Stored data entries
■ ■ ■ ■
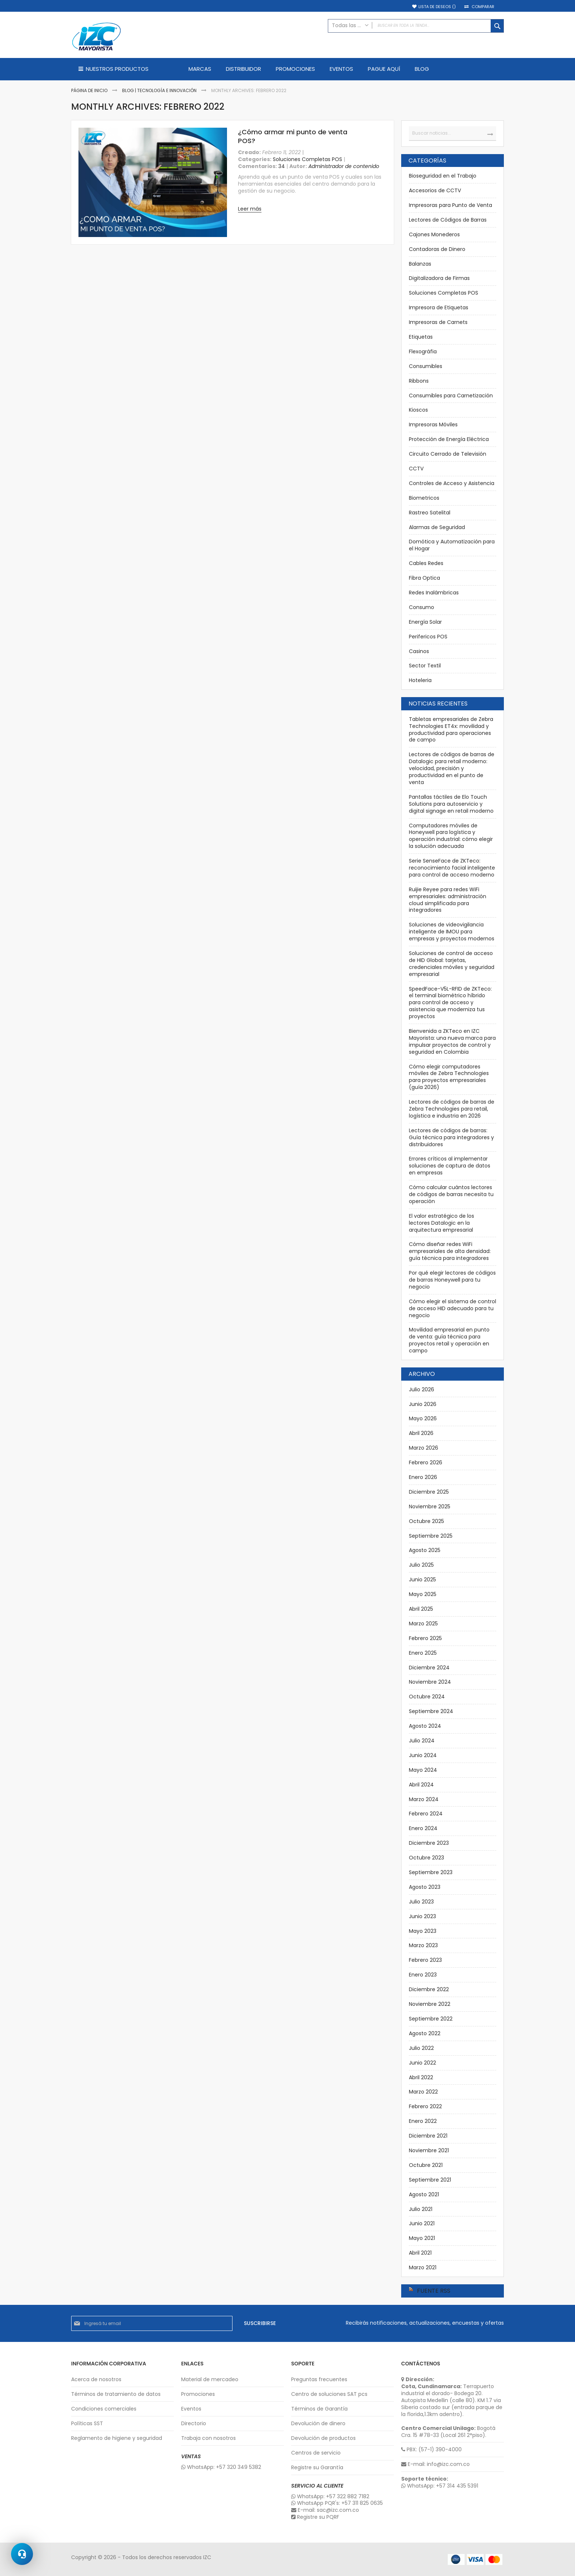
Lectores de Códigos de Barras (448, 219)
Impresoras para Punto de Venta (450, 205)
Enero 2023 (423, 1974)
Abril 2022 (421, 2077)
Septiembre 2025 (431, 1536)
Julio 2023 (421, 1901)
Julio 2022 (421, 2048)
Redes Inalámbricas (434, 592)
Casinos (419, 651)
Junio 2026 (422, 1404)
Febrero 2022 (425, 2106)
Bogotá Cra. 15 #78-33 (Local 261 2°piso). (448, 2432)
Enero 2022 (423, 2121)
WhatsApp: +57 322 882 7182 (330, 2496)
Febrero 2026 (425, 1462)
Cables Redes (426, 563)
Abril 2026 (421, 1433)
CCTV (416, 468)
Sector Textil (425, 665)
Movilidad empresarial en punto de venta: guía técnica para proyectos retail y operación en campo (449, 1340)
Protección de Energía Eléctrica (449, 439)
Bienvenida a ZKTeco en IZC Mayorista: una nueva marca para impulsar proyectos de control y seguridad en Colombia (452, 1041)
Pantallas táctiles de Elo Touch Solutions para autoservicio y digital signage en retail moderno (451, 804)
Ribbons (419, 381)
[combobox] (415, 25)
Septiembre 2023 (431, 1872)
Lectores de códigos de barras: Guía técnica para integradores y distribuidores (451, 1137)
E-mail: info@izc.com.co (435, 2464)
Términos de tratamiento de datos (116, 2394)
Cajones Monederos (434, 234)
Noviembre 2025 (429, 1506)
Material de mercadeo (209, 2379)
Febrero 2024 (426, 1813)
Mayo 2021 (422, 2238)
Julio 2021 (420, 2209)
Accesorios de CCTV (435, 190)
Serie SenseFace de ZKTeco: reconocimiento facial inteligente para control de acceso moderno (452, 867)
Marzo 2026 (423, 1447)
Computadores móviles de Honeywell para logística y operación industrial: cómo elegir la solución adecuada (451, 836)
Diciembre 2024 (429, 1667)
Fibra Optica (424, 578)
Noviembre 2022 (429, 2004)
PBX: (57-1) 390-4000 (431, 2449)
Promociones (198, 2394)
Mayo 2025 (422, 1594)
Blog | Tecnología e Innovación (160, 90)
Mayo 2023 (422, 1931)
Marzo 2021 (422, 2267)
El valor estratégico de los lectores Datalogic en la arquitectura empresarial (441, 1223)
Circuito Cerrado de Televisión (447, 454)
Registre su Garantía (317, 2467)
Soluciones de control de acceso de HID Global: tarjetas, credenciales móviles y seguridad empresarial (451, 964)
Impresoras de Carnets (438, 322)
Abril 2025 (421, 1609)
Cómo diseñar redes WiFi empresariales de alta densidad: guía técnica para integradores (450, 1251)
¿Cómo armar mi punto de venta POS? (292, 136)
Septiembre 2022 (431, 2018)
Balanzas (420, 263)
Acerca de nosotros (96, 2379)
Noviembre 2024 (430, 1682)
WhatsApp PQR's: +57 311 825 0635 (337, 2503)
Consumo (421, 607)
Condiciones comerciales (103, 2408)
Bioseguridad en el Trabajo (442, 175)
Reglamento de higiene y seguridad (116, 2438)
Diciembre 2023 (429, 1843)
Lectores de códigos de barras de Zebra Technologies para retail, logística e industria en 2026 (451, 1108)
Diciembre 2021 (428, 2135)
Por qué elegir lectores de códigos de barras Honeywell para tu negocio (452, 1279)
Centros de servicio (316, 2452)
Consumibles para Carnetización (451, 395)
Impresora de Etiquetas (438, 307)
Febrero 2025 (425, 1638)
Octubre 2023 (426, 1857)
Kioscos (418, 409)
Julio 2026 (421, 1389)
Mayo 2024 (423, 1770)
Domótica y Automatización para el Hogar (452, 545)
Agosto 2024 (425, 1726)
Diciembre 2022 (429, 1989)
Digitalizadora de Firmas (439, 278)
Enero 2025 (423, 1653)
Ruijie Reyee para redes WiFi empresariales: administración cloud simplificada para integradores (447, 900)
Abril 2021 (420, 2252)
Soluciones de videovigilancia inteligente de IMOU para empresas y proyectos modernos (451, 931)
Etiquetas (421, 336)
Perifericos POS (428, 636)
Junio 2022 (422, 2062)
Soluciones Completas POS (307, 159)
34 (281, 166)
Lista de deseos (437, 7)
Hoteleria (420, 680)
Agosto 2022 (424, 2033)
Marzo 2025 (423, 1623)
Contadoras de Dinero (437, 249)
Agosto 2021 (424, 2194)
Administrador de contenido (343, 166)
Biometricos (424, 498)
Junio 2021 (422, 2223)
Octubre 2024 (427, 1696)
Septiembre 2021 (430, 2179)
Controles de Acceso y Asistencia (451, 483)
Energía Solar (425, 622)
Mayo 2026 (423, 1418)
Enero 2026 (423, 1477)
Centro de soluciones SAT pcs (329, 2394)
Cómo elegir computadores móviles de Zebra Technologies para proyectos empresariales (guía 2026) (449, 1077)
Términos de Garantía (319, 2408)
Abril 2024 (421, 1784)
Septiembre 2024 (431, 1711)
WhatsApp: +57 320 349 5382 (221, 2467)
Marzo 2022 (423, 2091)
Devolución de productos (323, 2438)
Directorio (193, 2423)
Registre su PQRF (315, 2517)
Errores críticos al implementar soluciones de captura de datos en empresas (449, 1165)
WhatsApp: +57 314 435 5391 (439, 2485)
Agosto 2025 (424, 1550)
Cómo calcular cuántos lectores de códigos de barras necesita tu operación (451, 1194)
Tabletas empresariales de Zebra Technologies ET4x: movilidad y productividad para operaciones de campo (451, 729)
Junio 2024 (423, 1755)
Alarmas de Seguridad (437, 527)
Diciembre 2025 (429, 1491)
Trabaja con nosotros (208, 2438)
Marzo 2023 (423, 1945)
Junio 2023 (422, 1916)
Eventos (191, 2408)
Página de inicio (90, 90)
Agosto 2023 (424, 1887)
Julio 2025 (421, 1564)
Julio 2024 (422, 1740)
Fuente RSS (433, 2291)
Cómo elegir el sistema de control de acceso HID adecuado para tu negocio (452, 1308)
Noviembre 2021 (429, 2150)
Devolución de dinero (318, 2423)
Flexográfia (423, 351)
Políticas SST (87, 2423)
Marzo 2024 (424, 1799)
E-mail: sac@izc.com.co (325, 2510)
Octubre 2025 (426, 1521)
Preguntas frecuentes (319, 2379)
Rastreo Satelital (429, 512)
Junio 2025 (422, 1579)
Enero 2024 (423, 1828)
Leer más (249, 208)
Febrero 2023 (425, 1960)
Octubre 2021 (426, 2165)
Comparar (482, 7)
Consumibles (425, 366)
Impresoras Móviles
■ ■ ■ ■
Work instructions
The whole of the data above needs retyping exactly, with pictures omitted.

Answer space
Lectores de Códigos de Barras (448, 219)
Impresoras para Punto de Venta (450, 205)
Enero 2023 (423, 1974)
Abril 2022 (421, 2077)
Septiembre 2025 (431, 1536)
Julio 2023 (421, 1901)
Julio 2022 (421, 2048)
Redes Inalámbricas (434, 592)
Casinos (419, 651)
Junio 2026 (422, 1404)
Febrero 2022 (425, 2106)
Bogotá Cra. 15 #78-33 (Local 261 2°piso). (448, 2432)
Enero 2022 (423, 2121)
WhatsApp: +57 322 882 7182 (330, 2496)
Febrero 2026 (425, 1462)
Cables Redes (426, 563)
Abril 2026 (421, 1433)
CCTV (416, 468)
Sector Textil (425, 665)
Movilidad empresarial en punto de venta: guía técnica para proyectos retail y operación en campo (449, 1340)
Protección de Energía Eléctrica (449, 439)
Bienvenida a ZKTeco en IZC Mayorista: una nueva marca para impulsar proyectos de control y seguridad en Colombia (452, 1041)
Pantallas táctiles de Elo Touch Solutions para autoservicio y digital signage en retail moderno (451, 804)
Ribbons (419, 381)
[combobox] (415, 25)
Septiembre 2023 (431, 1872)
Lectores de códigos de barras: Guía técnica para integradores y distribuidores (451, 1137)
E-mail: info@izc.com.co (435, 2464)
Términos de tratamiento de datos (116, 2394)
Cajones Monederos (434, 234)
Noviembre 2025 (429, 1506)
Material de mercadeo (209, 2379)
Febrero 2024 (426, 1813)
Mayo 2021 (422, 2238)
Julio 2021 (420, 2209)
Accesorios de CCTV (435, 190)
Serie SenseFace de ZKTeco: reconocimiento facial inteligente para control de acceso moderno (452, 867)
Marzo 2026 (423, 1447)
Computadores móviles de Honeywell para logística y operación industrial: cómo elegir la solución adecuada (451, 836)
Diciembre 2024 (429, 1667)
Fibra Optica (424, 578)
Noviembre 2022 (429, 2004)
PBX: (57-1) 390-4000 (431, 2449)
Promociones (198, 2394)
Mayo 2025 (422, 1594)
Blog | Tecnología e Innovación (160, 90)
Mayo 2023 (422, 1931)
Marzo 2021 (422, 2267)
El valor estratégico de los lectores Datalogic en la arquitectura empresarial (441, 1223)
Circuito Cerrado de Televisión (447, 454)
Registre su Garantía (317, 2467)
Soluciones de control de acceso de HID Global: tarjetas, credenciales móviles y seguridad empresarial (451, 964)
Impresoras de Carnets (438, 322)
Abril 2025 (421, 1609)
Cómo diseñar redes WiFi empresariales de alta densidad: guía técnica para integradores (450, 1251)
¿Cómo armar mi punto de venta POS? (292, 136)
Septiembre 2022 (431, 2018)
Balanzas (420, 263)
Acerca de nosotros (96, 2379)
Noviembre 2024 (430, 1682)
WhatsApp PQR's: +57 311 825 0635 (337, 2503)
Consumo (421, 607)
Condiciones comerciales (103, 2408)
Bioseguridad en el Trabajo (442, 175)
Reglamento de higiene y seguridad (116, 2438)
Diciembre 2023 (429, 1843)
Lectores de códigos de barras de Zebra Technologies para retail, logística e industria en 2026 (451, 1108)
Diciembre 2021 (428, 2135)
Por qué elegir lectores de códigos de barras Honeywell para tu negocio (452, 1279)
Centros de servicio (316, 2452)
Consumibles para Carnetización (451, 395)
Impresora de Etiquetas (438, 307)
Febrero 2025 (425, 1638)
Octubre 2023 (426, 1857)
Kioscos (418, 409)
Julio 2026 (421, 1389)
Mayo 2024 (423, 1770)
Domótica y Automatización para el Hogar (452, 545)
Agosto 2024 (425, 1726)
Diciembre 2022 (429, 1989)
Digitalizadora de Firmas (439, 278)
Enero 2025 (423, 1653)
Ruijie Reyee para redes WiFi empresariales: administración cloud simplificada para integradores (447, 900)
Abril 2021 (420, 2252)
Soluciones de videovigilancia inteligente de IMOU para empresas y proyectos modernos (451, 931)
Etiquetas (421, 336)
Perifericos POS (428, 636)
Junio 2022 (422, 2062)
Soluciones Completas POS (307, 159)
34 (281, 166)
Lista de deseos (437, 7)
Hoteleria (420, 680)
Agosto 2022 (424, 2033)
Marzo 2025 (423, 1623)
Contadoras de Dinero (437, 249)
Agosto 2021 (424, 2194)
Administrador de contenido (343, 166)
Biometricos (424, 498)
Junio 2021 (422, 2223)
Octubre 2024 (427, 1696)
Septiembre 2021 (430, 2179)
Controles de Acceso y Asistencia (451, 483)
Energía Solar (425, 622)
Mayo 2026 (423, 1418)
Enero 2026 (423, 1477)
Centro de soluciones SAT pcs (329, 2394)
Cómo elegir computadores móviles de Zebra Technologies para proyectos empresariales (guía 2026) (449, 1077)
Términos de Garantía (319, 2408)
Abril 2024 (421, 1784)
Septiembre 2024 (431, 1711)
WhatsApp: +57 320 349 5382 (221, 2467)
Marzo 2022 (423, 2091)
Devolución de productos (323, 2438)
Directorio (193, 2423)
Registre su PQRF (315, 2517)
Errores críticos al implementar soluciones de captura de datos en empresas (449, 1165)
WhatsApp: +57 314 435 5391 (439, 2485)
Agosto 2025 (424, 1550)
Cómo calcular cuántos lectores de códigos de barras necesita tu operación (451, 1194)
Tabletas empresariales de Zebra Technologies ET4x: movilidad y productividad para operaciones de campo (451, 729)
Junio 2024 (423, 1755)
Alarmas de Seguridad (437, 527)
Diciembre 2025 (429, 1491)
Trabaja con nosotros (208, 2438)
Marzo 2023 (423, 1945)
Junio 2023 (422, 1916)
Eventos (191, 2408)
Página de inicio (90, 90)
Agosto 2023 (424, 1887)
Julio 2025 (421, 1564)
Julio 2024 (422, 1740)
Fuente RSS (433, 2291)
Cómo elegir el sistema de control de acceso HID adecuado para tu negocio (452, 1308)
Noviembre 2021 (429, 2150)
Devolución de dinero (318, 2423)
Flexográfia (423, 351)
Políticas SST (87, 2423)
Marzo 2024 (424, 1799)
E-mail: sac@izc.com.co (325, 2510)
Octubre 2025 (426, 1521)
Preguntas frecuentes (319, 2379)
Rastreo Satelital (429, 512)
Junio 2025 (422, 1579)
Enero 2024 (423, 1828)
Leer más (249, 208)
Febrero 2023 (425, 1960)
Octubre 2021 (426, 2165)
Comparar (482, 7)
Consumibles (425, 366)
Impresoras Móviles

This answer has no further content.